I'm used to the style of Weezer's earlier albums, Blue and Pinkerton. Lighter rock, different lyrics, cleaner sound. But the heavier sound found here actually works for the band, giving Rivers edgier vocals, more gritty and complex solos, and letting Pat rock out on the drums harder. It doesn't take away from anything, it's an album that lets them have some fun with the work.

Lyrics — 9
I love Rivers as a singer, and he doesn't do anything he shouldn't be doing with the vocal range in this album. While the lyrics sharply contrast that of their earlier work, a common factor found in those songs is still around in some of these songs: love. Compared to the later "Make Believe" (which has songs of varying themes, from drugs [We Are All On Drugs] to following dreams [Beverly Hills] to dealing with personal issues [Peace]), "Maladroit's" lyrics tend to relate to love, much like earlier Weezer hits "Island in the Sun," "El Scorcho," "Pink Triangle," and "No One Else," however in a much more figurative way. In some ways, the lyrics lose a bit of that Weezer feel but overall, they show that the band had matured, and Rivers' vocals sound incredible.

Overall Impression — 10
"Maladroit," while a heavier sound that was more common around the time, is still unique in its own way.
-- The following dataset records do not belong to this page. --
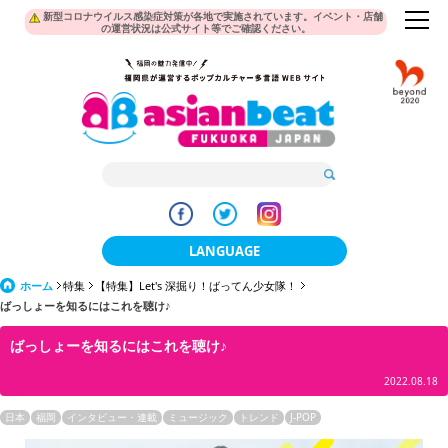
新型コロナウイルス感染症対策が各地で実施されています。イベント・店舗
の運営状況は公式サイト等でご確認ください。
LANGUAGE
ホーム
特集
【特集】Let's 深掘り！ばってん少女隊！
日本語
ばっしょーを知るにはこれを聴け♪
한국어
ばっしょーを知るにはこれを聴け♪
簡体中文
2022.08.18
繁體中文
日本
福岡
インタビュー・連載
ミュージック
トレンド
J-POP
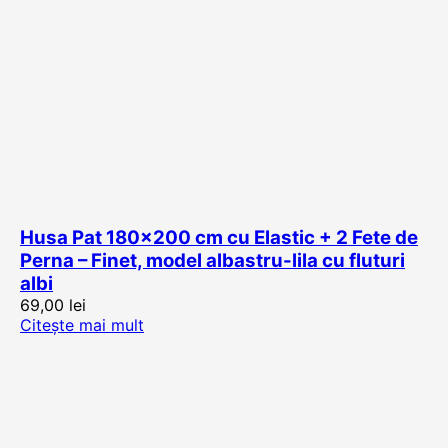
Husa Pat 180×200 cm cu Elastic + 2 Fete de
Perna – Finet, model albastru-lila cu fluturi
albi
69,00
lei
Citește mai mult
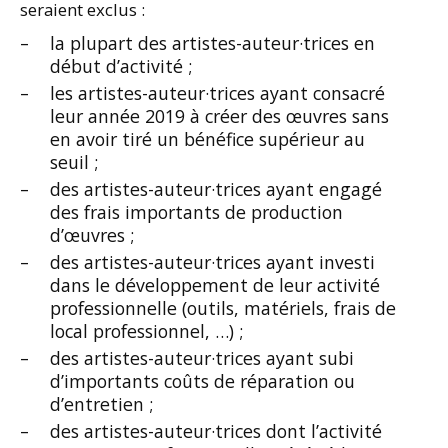
seraient exclus :
la plupart des artistes-auteur·trices en
début d’activité ;
les artistes-auteur·trices ayant consacré
leur année 2019 à créer des œuvres sans
en avoir tiré un bénéfice supérieur au
seuil ;
des artistes-auteur·trices ayant engagé
des frais importants de production
d’œuvres ;
des artistes-auteur·trices ayant investi
dans le développement de leur activité
professionnelle (outils, matériels, frais de
local professionnel, …) ;
des artistes-auteur·trices ayant subi
d’importants coûts de réparation ou
d’entretien ;
des artistes-auteur·trices dont l’activité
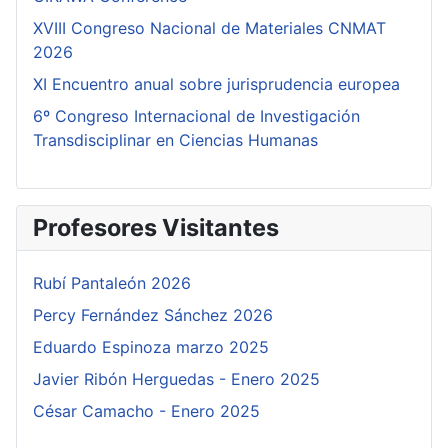
XVIII Congreso Nacional de Materiales CNMAT
2026
XI Encuentro anual sobre jurisprudencia europea
6º Congreso Internacional de Investigación
Transdisciplinar en Ciencias Humanas
Profesores Visitantes
Rubí Pantaleón 2026
Percy Fernández Sánchez 2026
Eduardo Espinoza marzo 2025
Javier Ribón Herguedas - Enero 2025
César Camacho - Enero 2025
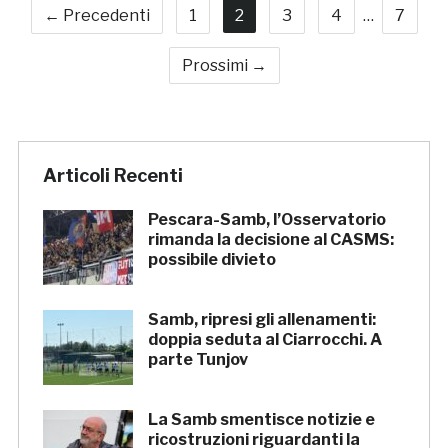
← Precedenti
1
2
3
4
…
7
Prossimi →
Articoli Recenti
Pescara-Samb, l’Osservatorio
rimanda la decisione al CASMS:
possibile divieto
Samb, ripresi gli allenamenti:
doppia seduta al Ciarrocchi. A
parte Tunjov
La Samb smentisce notizie e
ricostruzioni riguardanti la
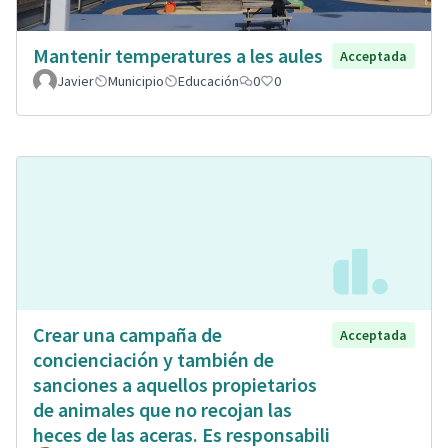
Mantenir temperatures a les aules
Acceptada
Javier
Municipio
Educación
0
0
Crear una campaña de
Acceptada
concienciación y también de
sanciones a aquellos propietarios
de animales que no recojan las
heces de las aceras. Es responsabili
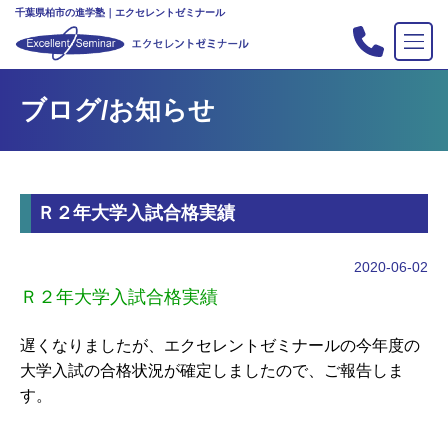
千葉県柏市の進学塾｜エクセレントゼミナール
TOP
ブログ/お知らせ
塾の紹介
合格実績
コース案内
Ｒ２年大学入試合格実績
入会案内
行事
2020-06-02
教室案内
Ｒ２年大学入試合格実績
新・主宰のブログ
遅くなりましたが、エクセレントゼミナールの今年度の
私立中高リンク集
大学入試の合格状況が確定しましたので、ご報告しま
プライバシーポリシー
す。
お問い合わせ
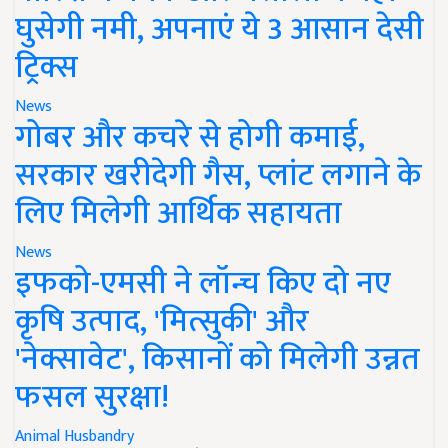
घुसेगी नमी, अपनाएं ये 3 आसान देसी
ट्रिक्स
News
गोबर और कचरे से होगी कमाई,
सरकार खरीदेगी गैस, प्लांट लगाने के
लिए मिलेगी आर्थिक सहायता
News
इफको-एमसी ने लॉन्च किए दो नए
कृषि उत्पाद, 'मित्सुकी' और
'नेक्सावेट', किसानों को मिलेगी उन्नत
फसल सुरक्षा!
Animal Husbandry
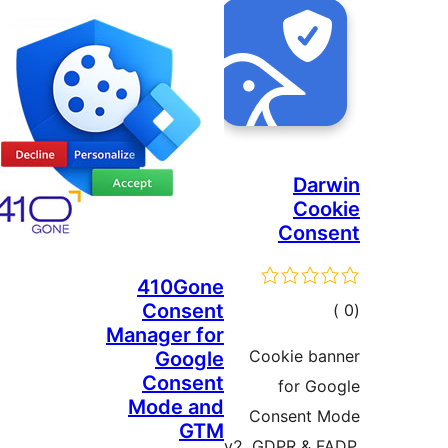
Dar
Coo
Cons
410Gone
مالي
Consent
Manager for
تقييمات
Cookie ba
Google
Consent
for G
Mode and
Consent 
GTM
v2, GDPR & F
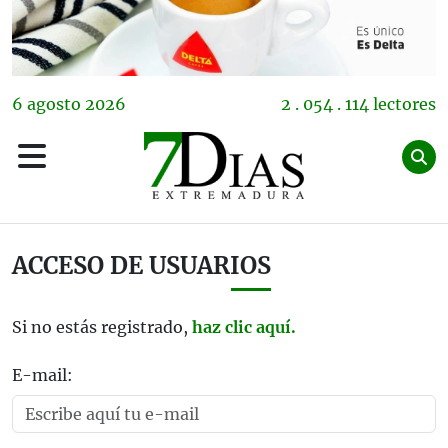
6
agosto
2026
2 . 054 . 114 lectores
ACCESO DE USUARIOS
Si no estás registrado,
haz clic aquí.
E-mail:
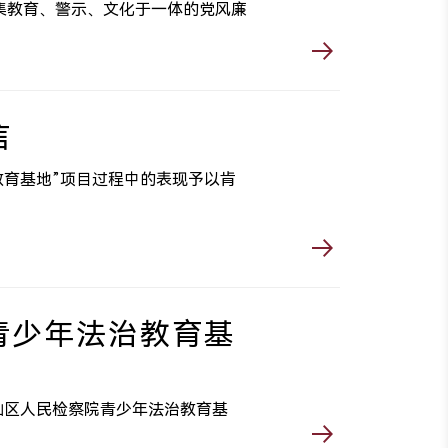
为集教育、警示、文化于一体的党风廉
信
育基地”项目过程中的表现予以肯
青少年法治教育基
山区人民检察院青少年法治教育基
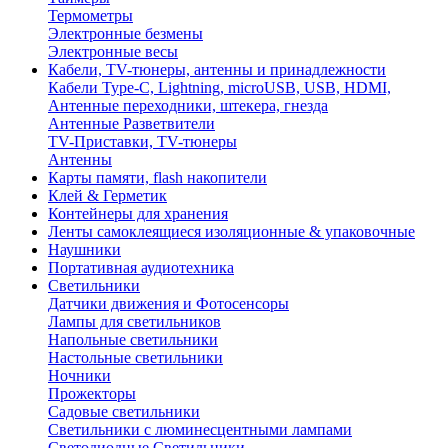
Термометры
Электронные безмены
Электронные весы
Кабели, TV-тюнеры, антенны и принадлежности
Кабели Type-C, Lightning, microUSB, USB, HDMI,
Антенные переходники, штекера, гнезда
Антенные Разветвители
TV-Приставки, TV-тюнеры
Антенны
Карты памяти, flash накопители
Клей & Герметик
Контейнеры для хранения
Ленты самоклеящиеся изоляционные & упаковочные
Наушники
Портативная аудиотехника
Светильники
Датчики движения и Фотосенсоры
Лампы для светильников
Напольные светильники
Настольные светильники
Ночники
Прожекторы
Садовые светильники
Светильники с люминесцентными лампами
Светодиодные Светильники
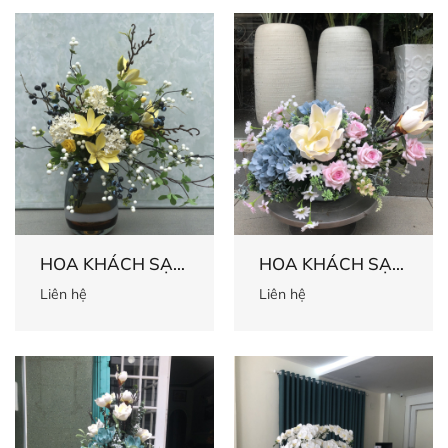
HOA KHÁCH SẠN
HOA KHÁCH SẠN
36
35
Liên hệ
Liên hệ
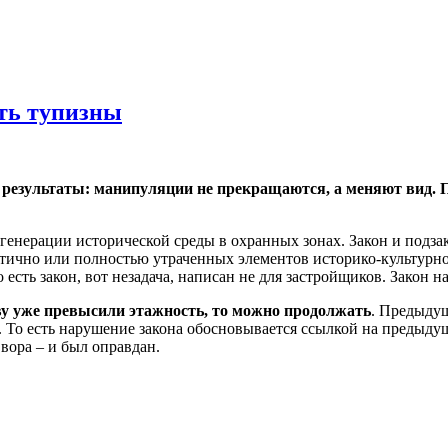
ть тупизны
езультаты: манипуляции не прекращаются, а меняют вид. П
енерации исторической среды в охранных зонах. Закон и подзак
астично или полностью утраченных элементов историко-культурн
есть закон, вот незадача, написан не для застройщиков. Закон н
ву уже превысили этажность, то можно продолжать
. Предыдущ
ы. То есть нарушение закона обосновывается ссылкой на предыду
вора – и был оправдан.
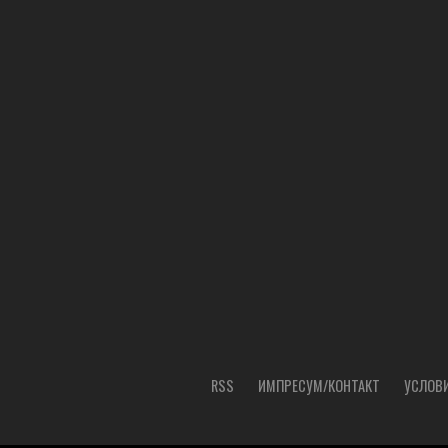
RSS
ИМПРЕСУМ/КОНТАКТ
УСЛОВИ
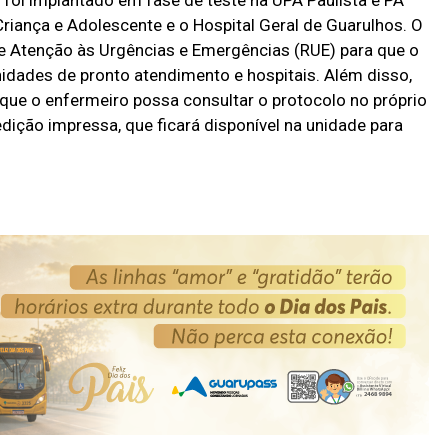
Criança e Adolescente e o Hospital Geral de Guarulhos. O
e Atenção às Urgências e Emergências (RUE) para que o
idades de pronto atendimento e hospitais. Além disso,
que o enfermeiro possa consultar o protocolo no próprio
edição impressa, que ficará disponível na unidade para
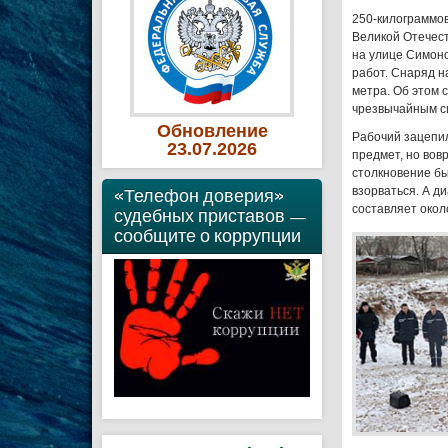
250-килограммо
Великой Отечес
на улице Симон
работ. Снаряд н
метра. Об этом 
чрезвычайным с
Обновление
Рабочий зацепи
23
.07
.2026
предмет, но вов
столкновение бы
«Телефон доверия»
взорваться. А д
составляет окол
судебных приставов —
сообщите о коррупции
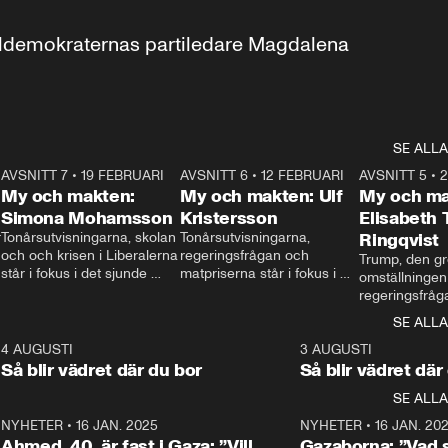
aldemokraternas partiledare Magdalena 
SE ALLA
7
AVSNITT 7
•
19 FEBRUARI
24:30
AVSNITT 6
•
12 FEBRUARI
27:30
AVSNITT 5
•
My och makten:
My och makten: Ulf
My och ma
Simona Mohamsson
Kristersson
Elisabeth
 
Tonårsutvisningarna, skolan 
Tonårsutvisningarna, 
Ringqvist
och och krisen i Liberalerna 
regeringsfrågan och 
Trump, den gr
står i fokus i det sjunde 
matpriserna står i fokus i 
omställningen
avsnittet av ”My och 
det sjätte avsnittet av ”My 
regeringsfråga
makten”. Se när 
och makten”. Se när 
centrum i det 
SE ALLA
Aftonbladets inrikespolitiska 
Aftonbladets inrikespolitiska 
avsnittet av ”
kommentator My 
kommentator My 
6
4 AUGUSTI
1:06
3 AUGUSTI
Makten”. Se nä
Rohwedder ställer 
Rohwedder ställer 
Så blir vädret där du bor
Så blir vädret där
Aftonbladets in
utbildnings- och 
statsminister Ulf Kristersson 
kommentator 
SE ALLA
integrationsminister Simona 
till svars.
Rohwedder stäl
Mohamsson till svars.
Centerpartiets
2
NYHETER
•
16 JAN. 2025
1:01
NYHETER
•
16 JAN. 20
Thand Ring till
Ahmed, 40, är fast i Gaza: ”Vill
Gazaborna: ”Vad s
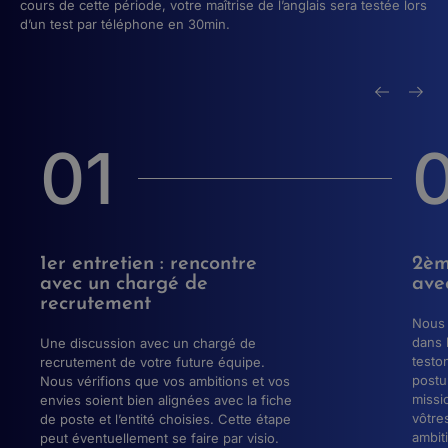
cours de cette période, votre maîtrise de l’anglais sera testée lors
d’un test par téléphone en 30min.
01
1er entretien : rencontre
2èm
avec un chargé de
ave
recrutement
Nous 
dans 
Une discussion avec un chargé de
testo
recrutement de votre future équipe.
postu
Nous vérifions que vos ambitions et vos
missi
envies soient bien alignées avec la fiche
vôtre
de poste et l’entité choisies. Cette étape
ambit
peut éventuellement se faire par visio.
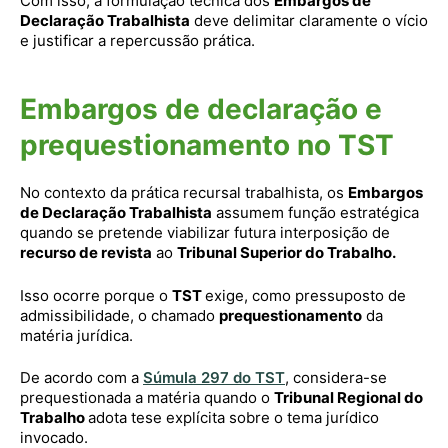
Com isso, a formulação técnica dos
Embargos de
Declaração Trabalhista
deve delimitar claramente o vício
e justificar a repercussão prática.
Embargos de declaração e
prequestionamento no TST
No contexto da prática recursal trabalhista, os
Embargos
de Declaração Trabalhista
assumem função estratégica
quando se pretende viabilizar futura interposição de
recurso de revista
ao
Tribunal Superior do Trabalho.
Isso ocorre porque o
TST
exige, como pressuposto de
admissibilidade, o chamado
prequestionamento
da
matéria jurídica.
De acordo com a
Súmula 297 do TST
, considera-se
prequestionada a matéria quando o
Tribunal Regional do
Trabalho
adota tese explícita sobre o tema jurídico
invocado.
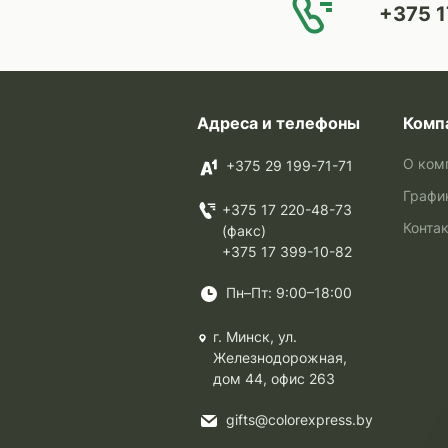
+375 1
Адреса и телефоны
Комп
О ком
+375 29 199-71-71
Графи
+375 17 220-48-73
Конта
(факс)
+375 17 399-10-82
Пн–Пт: 9:00–18:00
г. Минск, ул.
Железнодорожная,
дом 44, офис 263
gifts@colorexpress.by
It was something completely unexpected to me from a band that had a teenage feel earlier on. Definitely give "Dope Nose" a listen, it is well worth the short 2 1/2 minutes. The guitar solos are edgier, the riffs are still alive and give songs that certain boost that they need, and the band keeps up the use of backup "hoo woah" vocals, to remind us that Weezer will always be Weezer.